Sans se laisser abuser par la publicité qui présente La chute… comme le dernier épisode d’une trilogie qui comprendrait Le déclin de l’empire américain et Les invasions barbares, le quotidien économique Les Échos salue « un thriller mêlant guerre des gangs et micmacs financiers qui parle de notre temps ».

Mi-figue mi-raisin

Comme d’habitude, la presse française n’est évidemment pas unanime.

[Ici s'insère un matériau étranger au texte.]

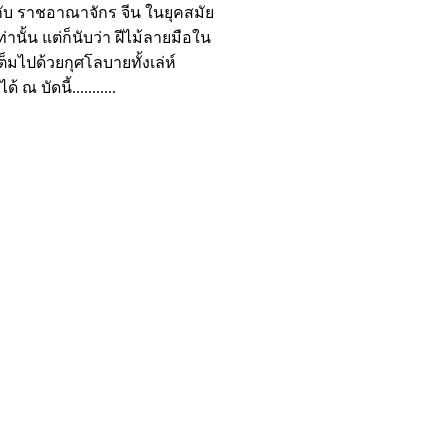
้กับ ราชอาณาจักร จีน ในยุคสมัย
านั้น แต่ก็นับว่า ฝีไม้ลายมือใน
มไปด้วยกุศโลบายทั้งเล่ห์
ัดนี้...........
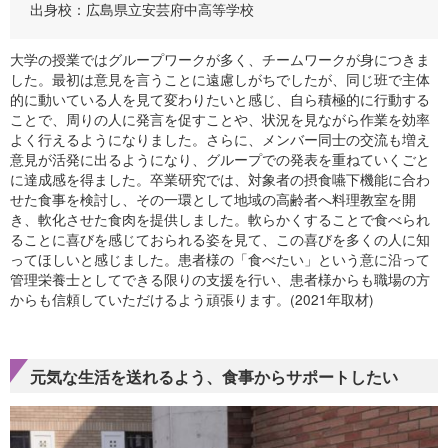
出身校：広島県立安芸府中高等学校
大学の授業ではグループワークが多く、チームワークが身につきま
した。最初は意見を言うことに遠慮しがちでしたが、同じ班で主体
的に動いている人を見て変わりたいと感じ、自ら積極的に行動する
ことで、周りの人に発言を促すことや、状況を見ながら作業を効率
よく行えるようになりました。さらに、メンバー同士の交流も増え
意見が活発に出るようになり、グループでの発表を重ねていくごと
に達成感を得ました。卒業研究では、対象者の摂食嚥下機能に合わ
せた食事を検討し、その一環として地域の高齢者へ料理教室を開
き、軟化させた食肉を提供しました。軟らかくすることで食べられ
ることに喜びを感じておられる姿を見て、この喜びを多くの人に知
ってほしいと感じました。患者様の「食べたい」という意に沿って
管理栄養士としてできる限りの支援を行い、患者様からも職場の方
からも信頼していただけるよう頑張ります。(2021年取材)
元気な生活を送れるよう、食事からサポートしたい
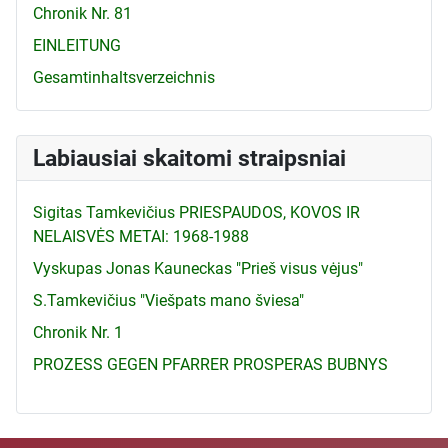
Chronik Nr. 81
EINLEITUNG
Gesamtinhaltsverzeichnis
Labiausiai skaitomi straipsniai
Sigitas Tamkevičius PRIESPAUDOS, KOVOS IR
NELAISVĖS METAI: 1968-1988
Vyskupas Jonas Kauneckas "Prieš visus vėjus"
S.Tamkevičius "Viešpats mano šviesa"
Chronik Nr. 1
PROZESS GEGEN PFARRER PROSPERAS BUBNYS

Le critique du Monde n’a vu dans cette fable qu’une « comédie policière pleine de bons sentiments » et une « intrigue convenue et désuète ». La revue Première souligne quant à elle « l’art de l’ironie », mais déplore une « réalisation sans relief ».

À l’opposé, le quotidien La Croix n’annonce rien de moins que « le grand retour de Denys Arcand » avec un « film virevoltant, où son goût pour les dialogues brillants, caustiques et percutants retrouve du mordant au contact de situations absurdes et hilarantes ». Le critique souligne « le plaisir » évident que prend le cinéaste « à filmer ses acteurs ». Même son de cloche du côté de L’Humanité, qui évoque « un mélange de polar, de comédie et de drame social aux fins d’une satire politique de haute volée ». Plus mitigé, L’Express évoque un film « difficile à cerner », mais dont « la pertinence du propos et l’humour pince-sans-rire hissent ce troisième épisode pas loin du niveau des deux premiers ».

Alors que de nombreux ronds-points de province sont toujours occupés, le film s’est aussi attiré les louanges de la presse régionale. Celle-ci ne tarit pas d’éloges pour ce « brûlot extrêmement drôle » (La Voix du Nord) qui parle du « grondement des modestes » (Le Populaire) et où, « pour une fois, l’ordre du monde est inversé au bénéfice des plus pauvres » (Sud-Ouest).